[EXERCISE INPUTS Boundary: Start]

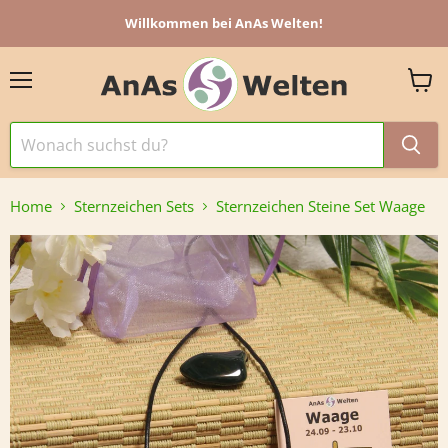
Willkommen bei AnAs Welten!
Menü
Ware
anzei
Home
Sternzeichen Sets
Sternzeichen Steine Set Waage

[EXERCISE INPUTS Boundary: End]

- EXERCISE OBJECTIVE -
Starting from the data above, filter for lines with "Sternzeichen" and copy each one.

- RESULT -
Sternzeichen Sets
Sternzeichen Steine Set Waage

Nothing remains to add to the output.